Every once in a while an athlete asks me if the training plans offered in one of my older books such as Braining Training for Runners or Triathlete Magazine’s Essential Week-by-Week Training Guide are still relevant or have been rendered obsolete by the 80/20 training plans I peddle today. My stock answer to this question is that my overall training philosophy has never changed; it just has a name now. In other words, my older training plans are 80/20 plans in all but name.

Let’s not forget how the whole thing came about. In the early 2000’s, exercise physiologist Stephen Seiler set out to quantify the training practices of elite endurance athletes in various disciplines and geographical locations.
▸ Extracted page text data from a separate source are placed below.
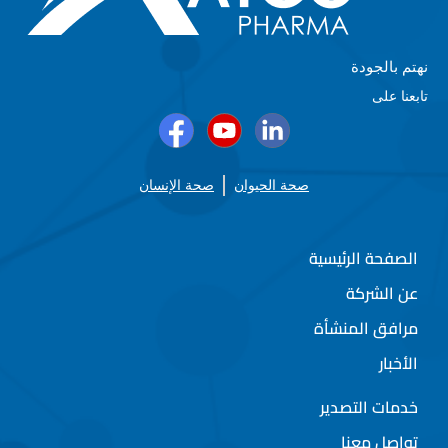
نهتم بالجودة
تابعنا على
صحة الحيوان
صحة الإنسان
الصفحة الرئيسية
عن الشركة
مرافق المنشأة
الأخبار
خدمات التصدير
تواصل معنا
His main finding was that, across the board, these athletes do about 80 percent of their training at low intensity and 20 percent at moderate to high intensity. But it’s not as if they only started training this way the day before Seiler showed up with his calculator. As I point out in 80/20 Running, four-time Boston Marathon and New York City Marathon winner Bill Rodgers did about 80 percent of his training at low intensity in the 1970s, as did 800m and 1500m Olympic gold medalist Peter Snell in the 1960s. As a high school runner in the 1980s, I was trained by coaches influenced by Snell’s coach, the legendary Arthur Lydiard, who pioneered the high-volume, mostly low-intensity approach to endurance training we call 80/20 today. I’ve never known any other way.

So, the only thing that’s really new is the phenomenon of nonelite endurance athletes consciously trying to adhere to an 80/20 intensity balance in training. Predictably, some of these athletes have become somewhat obsessive about the 80/20 Rule, going to great lengths to make sure they don’t deviate from it and fretting about the potential consequences of straying accidentally. Online 80/20 forums are rife with questions from athletes who seem to invest these numbers with an almost totemic authority. “Just tell me what to do, oh mighty 80/20 Rule!”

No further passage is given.